Philip Jakpor, Executive Director of RDI, said: “Nigeria should not be complicit in financing this harm. Nigeria is a shareholder of the World Bank, which means our government plays a role in deciding where money is invested. We do not want our public funds supporting industrial factory farms that harm communities, animals, and the planet.
“Today, we are calling on our government to push for an end to these destructive investments. The World Bank should ‘hands off Nigeria’ when it comes to supporting factory farms and chemical fertilisers.
“The World Bank and IFC’s financing of factory farms contradicts their commitments to the UNFCCC Paris Agreement, UN SDGs, and the Kunming-Montreal Global Biodiversity Framework. Countries like Nigeria should not be financing industries that undermine these agreements.”

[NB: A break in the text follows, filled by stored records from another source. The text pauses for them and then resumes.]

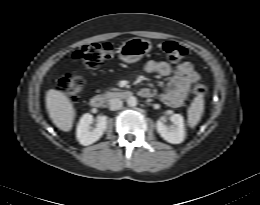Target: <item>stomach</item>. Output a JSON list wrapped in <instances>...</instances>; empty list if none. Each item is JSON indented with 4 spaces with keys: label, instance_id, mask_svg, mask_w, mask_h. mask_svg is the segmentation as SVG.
<instances>
[{
    "label": "stomach",
    "instance_id": "stomach-1",
    "mask_svg": "<svg viewBox=\"0 0 260 205\" xmlns=\"http://www.w3.org/2000/svg\"><path fill=\"white\" fill-rule=\"evenodd\" d=\"M152 49L150 41L142 38H131L123 42L119 48V57L126 63H134L140 60Z\"/></svg>",
    "mask_w": 260,
    "mask_h": 205
}]
</instances>
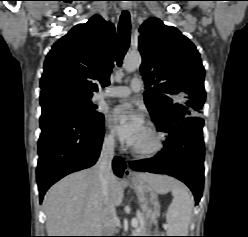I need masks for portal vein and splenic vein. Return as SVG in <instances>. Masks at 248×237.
I'll return each instance as SVG.
<instances>
[{"mask_svg": "<svg viewBox=\"0 0 248 237\" xmlns=\"http://www.w3.org/2000/svg\"><path fill=\"white\" fill-rule=\"evenodd\" d=\"M131 225H132V227H137L139 225L138 219L137 218H133L131 220Z\"/></svg>", "mask_w": 248, "mask_h": 237, "instance_id": "1", "label": "portal vein and splenic vein"}]
</instances>
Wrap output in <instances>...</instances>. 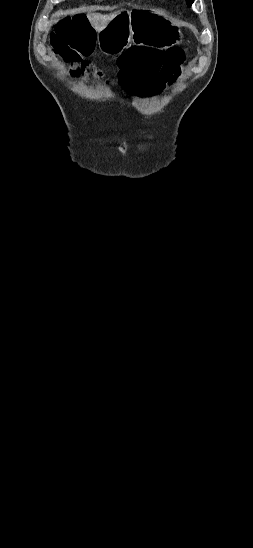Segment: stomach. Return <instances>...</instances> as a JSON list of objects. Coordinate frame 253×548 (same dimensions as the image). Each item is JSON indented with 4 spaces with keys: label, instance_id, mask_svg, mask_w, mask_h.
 Wrapping results in <instances>:
<instances>
[{
    "label": "stomach",
    "instance_id": "obj_1",
    "mask_svg": "<svg viewBox=\"0 0 253 548\" xmlns=\"http://www.w3.org/2000/svg\"><path fill=\"white\" fill-rule=\"evenodd\" d=\"M181 31L168 20L148 11H122L97 34L99 49L106 55L123 52L131 43L174 45Z\"/></svg>",
    "mask_w": 253,
    "mask_h": 548
}]
</instances>
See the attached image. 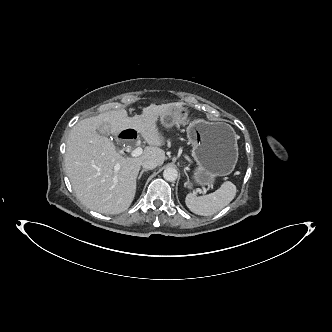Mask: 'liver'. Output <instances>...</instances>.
Instances as JSON below:
<instances>
[{"mask_svg":"<svg viewBox=\"0 0 332 332\" xmlns=\"http://www.w3.org/2000/svg\"><path fill=\"white\" fill-rule=\"evenodd\" d=\"M182 107V102L151 104L134 118L119 109L79 121L69 133L65 153L66 172L79 200L102 214L127 210L136 194L142 162L152 159L161 166L165 161L161 149L165 139L157 127L158 118ZM128 128L137 130L149 145L138 157H122L114 143L97 132L102 129L100 133L109 135ZM117 163L120 169L115 171Z\"/></svg>","mask_w":332,"mask_h":332,"instance_id":"obj_1","label":"liver"}]
</instances>
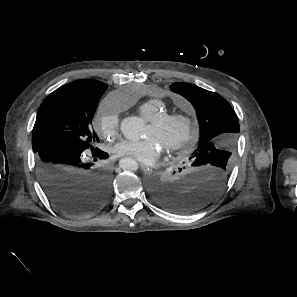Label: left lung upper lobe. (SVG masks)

The IFC is also proposing a loan of $5.44 million to Africaine de Production Animale and Couvoir Amar, two Senegalese companies operating in the industrial poultry production value chain. The IFC’s loan, covering about half of the total investment, will finance the construction of a 76,800 tons per annum animal feed mill [and] the raw material will be mainly soybeans and maize which will be imported through an international trader mainly from Brazil.
“What we are documenting in Nigeria and across Africa is alarming and Nigeria must lead the way in rejecting these investments. We need our government to use its World Bank vote to stop factory farming investments,” added Dominion Amupitan, RDI Project Assistant.
“This is a critical moment for the Bank to transition to funding sustainable, just food systems that protect people, animals, and the environment,” Amupitan insisted.